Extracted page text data
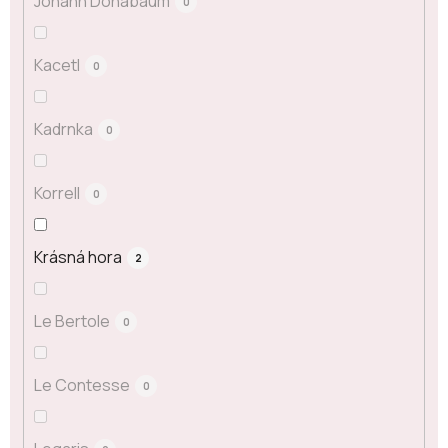
Johann Donabaum
0
Kacetl
0
Kadrnka
0
Korrell
0
Krásná hora
2
Le Bertole
0
Le Contesse
0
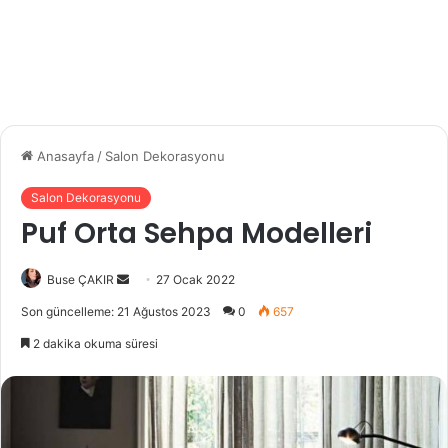
Anasayfa
/
Salon Dekorasyonu
Salon Dekorasyonu
Puf Orta Sehpa Modelleri
Buse ÇAKIR
B
27 Ocak 2022
i
Son güncelleme: 21 Ağustos 2023
0
657
r
2 dakika okuma süresi
e
-
p
o
s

▶ [Problem requirements]:
What is needed is an exact printout of every record above, with the pictures left out.

▶ [Written answer]:
Johann Donabaum
0
Kacetl
0
Kadrnka
0
Korrell
0
Krásná hora
2
Le Bertole
0
Le Contesse
0
Anasayfa
/
Salon Dekorasyonu
Salon Dekorasyonu
Puf Orta Sehpa Modelleri
Buse ÇAKIR
B
27 Ocak 2022
i
Son güncelleme: 21 Ağustos 2023
0
657
r
2 dakika okuma süresi
e
-
p
o
s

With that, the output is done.